EXERCISE DATA:
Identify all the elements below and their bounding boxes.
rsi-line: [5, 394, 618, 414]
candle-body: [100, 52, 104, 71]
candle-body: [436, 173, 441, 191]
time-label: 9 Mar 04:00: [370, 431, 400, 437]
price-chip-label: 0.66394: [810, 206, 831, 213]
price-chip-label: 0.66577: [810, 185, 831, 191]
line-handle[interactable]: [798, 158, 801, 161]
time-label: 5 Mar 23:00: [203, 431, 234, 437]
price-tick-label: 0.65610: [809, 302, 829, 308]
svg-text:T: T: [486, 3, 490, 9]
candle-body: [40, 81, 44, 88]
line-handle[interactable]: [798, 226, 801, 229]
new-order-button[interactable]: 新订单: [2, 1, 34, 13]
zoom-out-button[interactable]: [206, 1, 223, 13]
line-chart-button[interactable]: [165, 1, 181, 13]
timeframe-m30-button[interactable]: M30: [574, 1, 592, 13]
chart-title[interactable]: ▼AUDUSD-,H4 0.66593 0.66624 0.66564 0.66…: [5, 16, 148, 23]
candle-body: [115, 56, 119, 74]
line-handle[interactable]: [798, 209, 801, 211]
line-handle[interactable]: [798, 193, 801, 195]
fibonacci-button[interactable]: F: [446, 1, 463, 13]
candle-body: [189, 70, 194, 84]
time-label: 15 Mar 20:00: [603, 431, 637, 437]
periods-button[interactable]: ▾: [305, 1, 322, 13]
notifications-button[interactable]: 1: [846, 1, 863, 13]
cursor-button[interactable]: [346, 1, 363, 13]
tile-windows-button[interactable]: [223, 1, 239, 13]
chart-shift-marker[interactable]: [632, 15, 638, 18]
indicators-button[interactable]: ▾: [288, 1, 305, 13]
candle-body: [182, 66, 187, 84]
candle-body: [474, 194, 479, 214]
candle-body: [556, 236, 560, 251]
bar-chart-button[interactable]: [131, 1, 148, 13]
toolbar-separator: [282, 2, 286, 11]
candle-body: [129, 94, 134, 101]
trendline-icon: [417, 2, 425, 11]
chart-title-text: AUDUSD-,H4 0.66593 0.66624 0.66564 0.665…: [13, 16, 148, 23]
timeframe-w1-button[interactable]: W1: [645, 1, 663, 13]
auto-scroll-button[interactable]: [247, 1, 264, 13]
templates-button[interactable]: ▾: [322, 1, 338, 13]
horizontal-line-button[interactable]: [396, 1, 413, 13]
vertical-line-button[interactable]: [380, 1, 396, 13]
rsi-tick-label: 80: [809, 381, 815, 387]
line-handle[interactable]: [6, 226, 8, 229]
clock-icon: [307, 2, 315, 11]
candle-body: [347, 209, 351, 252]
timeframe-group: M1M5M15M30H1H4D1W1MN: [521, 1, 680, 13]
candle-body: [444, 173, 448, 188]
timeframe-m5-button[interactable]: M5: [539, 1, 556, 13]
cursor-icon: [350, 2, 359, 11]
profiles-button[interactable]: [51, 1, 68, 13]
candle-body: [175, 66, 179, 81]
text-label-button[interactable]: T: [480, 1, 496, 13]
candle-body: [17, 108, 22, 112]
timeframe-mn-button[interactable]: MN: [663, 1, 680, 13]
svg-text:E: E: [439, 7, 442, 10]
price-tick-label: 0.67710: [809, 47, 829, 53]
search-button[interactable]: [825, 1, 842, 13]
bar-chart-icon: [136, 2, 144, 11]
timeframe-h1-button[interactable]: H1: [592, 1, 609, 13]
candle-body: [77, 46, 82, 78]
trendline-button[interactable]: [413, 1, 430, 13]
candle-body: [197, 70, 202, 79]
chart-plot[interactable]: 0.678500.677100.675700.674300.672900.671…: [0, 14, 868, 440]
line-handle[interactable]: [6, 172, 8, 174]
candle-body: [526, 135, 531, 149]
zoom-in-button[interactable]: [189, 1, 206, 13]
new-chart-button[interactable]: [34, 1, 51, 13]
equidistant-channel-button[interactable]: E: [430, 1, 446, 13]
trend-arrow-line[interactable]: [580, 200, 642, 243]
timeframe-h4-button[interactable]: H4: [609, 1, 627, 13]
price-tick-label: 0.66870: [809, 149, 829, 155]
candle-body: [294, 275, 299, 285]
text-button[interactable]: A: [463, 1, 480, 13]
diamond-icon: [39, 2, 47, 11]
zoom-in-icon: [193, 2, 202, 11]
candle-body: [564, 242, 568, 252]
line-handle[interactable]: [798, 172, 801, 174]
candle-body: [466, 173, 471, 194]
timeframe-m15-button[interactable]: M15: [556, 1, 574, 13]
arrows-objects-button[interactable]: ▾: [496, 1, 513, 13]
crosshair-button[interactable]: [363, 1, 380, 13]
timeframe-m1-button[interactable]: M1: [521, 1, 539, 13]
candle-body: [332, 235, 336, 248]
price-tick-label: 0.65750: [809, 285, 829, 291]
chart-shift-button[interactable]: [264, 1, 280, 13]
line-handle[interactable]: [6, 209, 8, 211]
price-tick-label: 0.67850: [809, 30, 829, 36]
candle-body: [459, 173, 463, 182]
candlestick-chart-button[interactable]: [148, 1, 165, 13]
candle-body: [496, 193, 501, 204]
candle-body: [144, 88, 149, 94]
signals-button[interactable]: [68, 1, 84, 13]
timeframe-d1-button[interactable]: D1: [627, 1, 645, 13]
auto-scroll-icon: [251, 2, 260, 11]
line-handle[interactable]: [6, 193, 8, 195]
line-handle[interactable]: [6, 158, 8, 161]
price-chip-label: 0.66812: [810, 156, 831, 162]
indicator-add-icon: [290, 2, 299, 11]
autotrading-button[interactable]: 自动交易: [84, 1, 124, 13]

HOW TO COMPLETE THIS TASK:
Copy down every line of the material above that includes the string "chip".

RESPONSE TO THIS EXERCISE:
price-chip-label: 0.66394: [810, 206, 831, 213]
price-chip-label: 0.66577: [810, 185, 831, 191]
price-chip-label: 0.66812: [810, 156, 831, 162]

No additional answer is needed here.